06 December 2005

Talk about art!

(Remembering back to late November, just before Thanksgiving...)

Not only was our cabin at Mohawk Trail State Forest a complete dream, our whole time up there was near perfect: live on the mountain, hike the mountain (okay, just little Thumper "Mountain"), and then come down from the mountain to see art. Who could ask for more?! Actually, the art part was a little disappointing, but maybe just because I had set my expectations too high. Revelation it wasn't, but still thought provoking, I suppose. I'm speaking specifically of Mass MoCA. Didn't make it to the Rockwell Museum, but did get to see Winslow Homer at the Clark Institute (not that I'm necessarily equating Homer with Rockwell)--always nice to see solid painting .
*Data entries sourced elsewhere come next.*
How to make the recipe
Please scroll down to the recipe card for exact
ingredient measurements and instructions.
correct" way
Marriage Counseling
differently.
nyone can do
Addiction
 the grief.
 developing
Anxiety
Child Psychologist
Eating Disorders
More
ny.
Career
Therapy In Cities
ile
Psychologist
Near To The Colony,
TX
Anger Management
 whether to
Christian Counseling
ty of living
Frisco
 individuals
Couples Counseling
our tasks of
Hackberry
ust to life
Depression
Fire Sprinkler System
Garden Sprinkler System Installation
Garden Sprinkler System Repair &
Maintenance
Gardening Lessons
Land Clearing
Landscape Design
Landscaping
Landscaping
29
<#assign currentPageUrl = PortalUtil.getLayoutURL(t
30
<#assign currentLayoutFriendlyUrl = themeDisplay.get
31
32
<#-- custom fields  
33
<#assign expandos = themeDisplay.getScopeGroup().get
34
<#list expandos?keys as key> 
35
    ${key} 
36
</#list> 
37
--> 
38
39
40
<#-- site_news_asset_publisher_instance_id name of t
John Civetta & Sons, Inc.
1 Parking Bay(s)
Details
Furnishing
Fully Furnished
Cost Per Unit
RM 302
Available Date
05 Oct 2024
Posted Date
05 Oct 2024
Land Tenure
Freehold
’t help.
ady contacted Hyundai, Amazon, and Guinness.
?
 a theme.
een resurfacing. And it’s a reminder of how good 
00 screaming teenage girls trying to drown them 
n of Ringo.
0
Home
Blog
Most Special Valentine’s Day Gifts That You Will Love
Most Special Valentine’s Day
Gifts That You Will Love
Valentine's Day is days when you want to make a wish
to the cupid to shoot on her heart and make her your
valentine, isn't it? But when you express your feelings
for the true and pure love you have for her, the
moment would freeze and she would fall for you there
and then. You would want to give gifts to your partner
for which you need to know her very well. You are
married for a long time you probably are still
The big draw for me at Mass MoCA was the exhibition "Becoming Animal," curated by someone whose name I forget. For obvious reasons, I was very curious about the show and what the work was like. After looking at it, though, I don't think I could tell you the point. Some individual pieces were visually curious (Mark Dion, Motohiko Odani), and others (Ann-Sofi Siden) seemed conceptually complex but not engaging enough for me to bother. All in all, not a waste of time, but I don't feel better off for having seen it.

Neo Rauch (in a show on the "New Leipzig School"), on the other hand, was extremely satisfying. Granted, I always want to look at painting, and even better when a painter's work validates the practice. I was also struck by how Rauch's work fits my current thinking about painting as indelibly and inescapably nostalgic, an expression of sentimentality. Better yet, Rauch's paintings fit my criteria with actual sincerity (ie, non-ironic) and avoidance of the saccharine. The question remains: can sentimentality be subversive?

On a related note, I also enjoyed the work of Paul Shambroom, part of a little show in one of the side galleries. Kind of funny, deadpan stuff. What I really liked was the quality of his photographs printed on canvas to look like way uptight realist painting. Too funny, too cool.